In a paper published in Nature Microbiology, the researchers report that although this research is at an early stage, they believe they have been able to remove some additional antigens from A and B type red blood cells using this method that earlier attempts were not able to achieve.
If this method succeeds in clinical testing, it could help people with the O blood group who are unable to receive A, B or AB group blood due to the reactive antigens on the surface of red blood cells of these types causing rejection in normal circumstances.
“The enzymatic conversion of group A and/or B red blood cells to the ABO-universal group O (ECO blood) was pioneered in 1982 using coffee bean α-galactosidase to convert B antigens to H….Moreover, mining of a genomic human gut microbiota library identified a sequential deacetylase/α-galactosaminidase system for A antigen conversion in 2019,” wrote the team from Lund University in Sweden and the Technical University of Denmark.
“Despite successful group B-derived ECO blood transfusion in early clinical trials, safety concerns were raised as a result of incompatibility issues, which were observed as unexplained positive crossmatches with recipient plasmas, despite near-complete conversion of canonical A and B antigens.”
The relevance of these additional A and B antigens on some blood cells for blood transfusions has remained unclear and methods to safely remove them using enzymatic or similar approaches are not currently available.
The non-harmful gut bacteria A. muciniphila specifically degrades mucins and mucin O-glycans such as those found on red blood cells. In this study, co-lead author Maher Abou Hachem, a professor at the Technical University of Denmark, and colleagues assessed the ability of 23 enzymes derived from A. muciniphila to transform a range of A and B red blood antigens and essentially make donor blood into O type blood.
Compatibility with blood group O plasma in the lab using this method was much higher than with previous conversion methods, according to the researchers. They were able to find an enzyme combination that effectively transformed the known A and B antigens and their extended types, particularly B antigens that have previously proven difficult to tackle.
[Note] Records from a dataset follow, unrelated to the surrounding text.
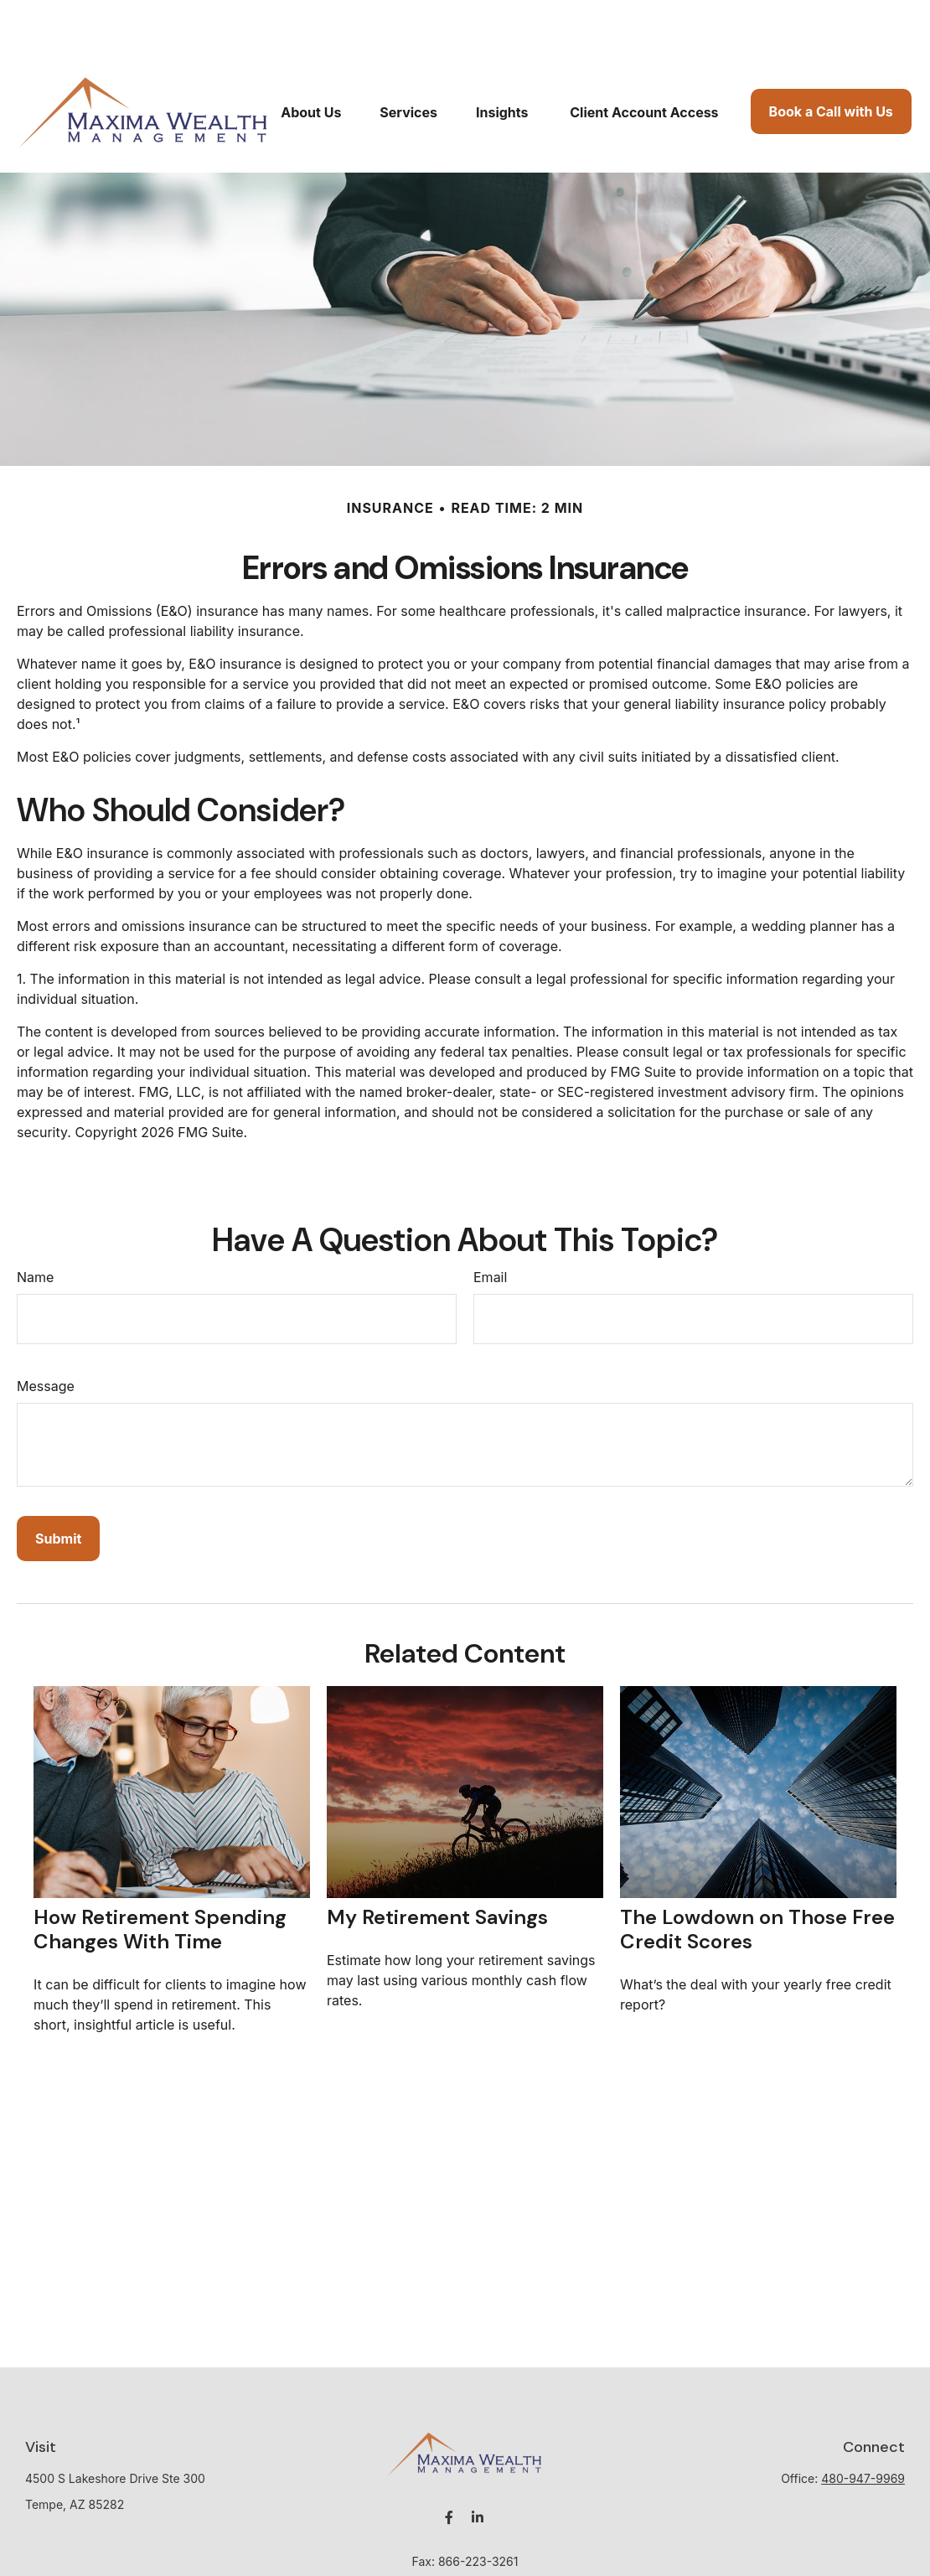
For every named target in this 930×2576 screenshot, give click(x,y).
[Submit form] (58, 1488)
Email (490, 1226)
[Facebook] (448, 2467)
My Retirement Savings (437, 1867)
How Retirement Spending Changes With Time (160, 1879)
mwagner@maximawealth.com (465, 2539)
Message (46, 1335)
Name (35, 1226)
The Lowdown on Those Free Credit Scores (757, 1879)
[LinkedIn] (478, 2467)
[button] (311, 61)
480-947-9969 (863, 2428)
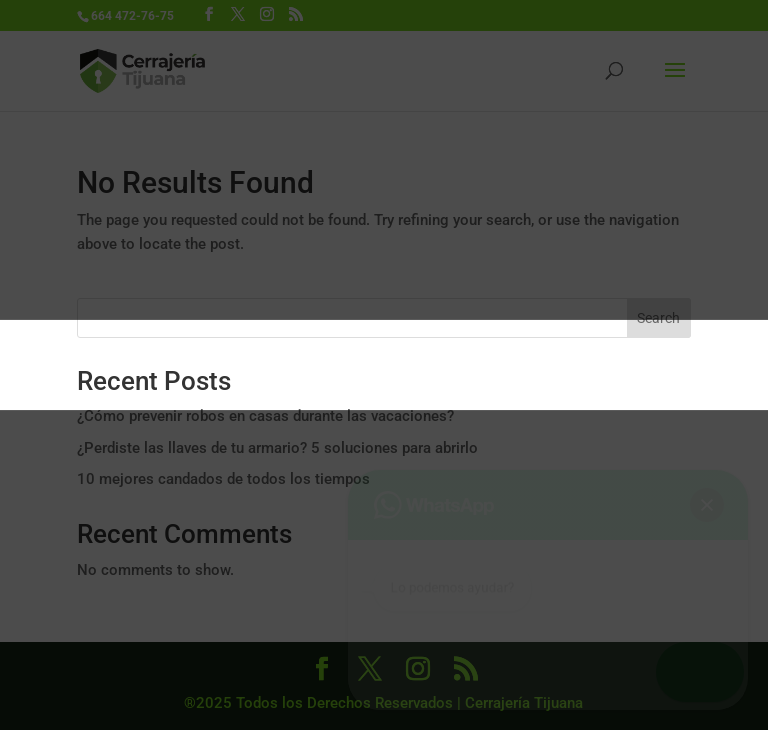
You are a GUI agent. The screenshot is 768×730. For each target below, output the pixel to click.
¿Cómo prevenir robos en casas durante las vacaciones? (265, 416)
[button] (710, 672)
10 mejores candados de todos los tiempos (223, 479)
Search (658, 318)
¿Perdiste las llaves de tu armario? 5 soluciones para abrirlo (277, 448)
“Our work identified high-efficiency enzymes for conversion of all four described extensions of group A and B antigens besides canonical A and B antigens, resulting in enzyme blends for one-pot conversion of group A and B core antigens. This provided compelling evidence for the antigenicity of the extended A and B antigens, thereby offering a missing link towards production of ABO-universal blood for transfusion and potentially organs for transplantation,” concluded Abou Hachem and team.
“This work offers insight into the extended A and B antigens as determinants of transfusion compatibility for the A and B red blood cell phenotypes and highlights mucin-degrading specialists of the gut microbiota as an important reservoir for discovery of glycoconjugate converting enzymes.”